Answers to the secondary school thanaweya amma calculus exams circulated on several social media sites early Sunday morning as thanaweya amma students were taking the exam.
The Ministry of Education denied the leak of the calculus exam and warned parents and students not to trust the information circulated through social media outlets, according to the state-run Akhbar Al-Youm.
Alleged answers to the aforementioned exam were leaked through a Facebook page named Bel Ghesh Etgma’na (through cheating…we are gathered). The answers were leaked directly after the exam started.
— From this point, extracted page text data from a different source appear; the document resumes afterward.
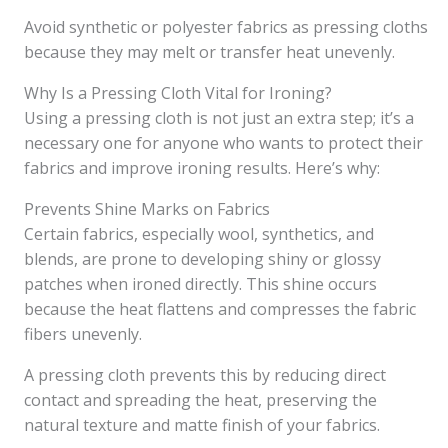
Avoid synthetic or polyester fabrics as pressing cloths
because they may melt or transfer heat unevenly.
Why Is a Pressing Cloth Vital for Ironing?
Using a pressing cloth is not just an extra step; it’s a
necessary one for anyone who wants to protect their
fabrics and improve ironing results. Here’s why:
Prevents Shine Marks on Fabrics
Certain fabrics, especially wool, synthetics, and
blends, are prone to developing shiny or glossy
patches when ironed directly. This shine occurs
because the heat flattens and compresses the fabric
fibers unevenly.
A pressing cloth prevents this by reducing direct
contact and spreading the heat, preserving the
natural texture and matte finish of your fabrics.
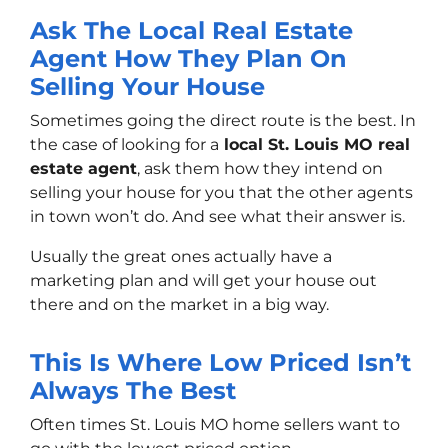
Ask The Local Real Estate
Agent How They Plan On
Selling Your House
Sometimes going the direct route is the best. In
the case of looking for a
local St. Louis MO real
estate agent
, ask them how they intend on
selling your house for you that the other agents
in town won’t do. And see what their answer is.
Usually the great ones actually have a
marketing plan and will get your house out
there and on the market in a big way.
This Is Where Low Priced Isn’t
Always The Best
Often times St. Louis MO home sellers want to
Students left comments on the page criticising the administrator for leaking answers during the exam and not before it.
Other comments asked the administrators to provide clearer answers to the questions mentioned in the exam.
Following the exam, several students complained about the difficulty of the exam due to the existence of questions requiring long answers, according to Al-Akhbar.
Over 20 people have been arrested on charges of leaking exams on the internet since the start of the exams earlier this month. The arrests came as part of a crackdown on exam fraud.
The thanaweya amma exam leaks have put the Ministry of Education under increasing pressure, raising more and more questions about Egypt’s education system, which many are calling to change.
Members of parliament have held Minister of Education El-Helaly El-Sherbiny directly responsible for the leaks and have called for his resignation and for him to be summoned for questioning.
The minister then went to a questioning before the parliament to defend his ministry saying that Twenty-six online sites threatened to leak thanaweya amma secondary school exams before they commenced, said Education Minister El-Helaly El-Sherbiny during a meeting with the parliamentary education committee on Saturday.
El-Sherbiny said these websites were earlier monitored by the Ministry of Education.
The minister said studies were carried out to prevent electronic exam leaks, and he requested that the government suspended internet services for an hour before and after scheduled exams.
Regional problem
In a move that mirrors El-Sherbiny’s suggestion to control the leaks by cutting-off internet services, Algeria decided to block social media outlets Facebook and Twitter following a similar exam leak scandal that resulted in a redistribution of exams to nearly 400,000 students in Algeria, according to state-run Algeria Press Service (APS).
The massive leak of secondary school exams in Algeria has been a huge political scandal, resulting in the detention of dozens of professors and other suspects.
Last week, El-Sherbiny, when summoned to the parliament’s education committee for questioning over the recent exam leaks, said that the ministry had specifically “asked that internet services be suspended for an hour before and after exams”, before finding out that these measures would be “illegal”. The ministry then suggested jamming communications inside schools for certain times of the day, but that would cost EGP 150m, according to Al-Akhbar.
Following these statements and in clear contradiction to the aforementioned statements, Beshir Hassan, spokesperson for the Ministry of Education, denied last Sunday that the minister proposed any plans for the suspension of internet services.
Calls for suspending internet services was one of the suggestions made to the ministry, but not an initiative taken by the ministry itself, Hassan told media outlets.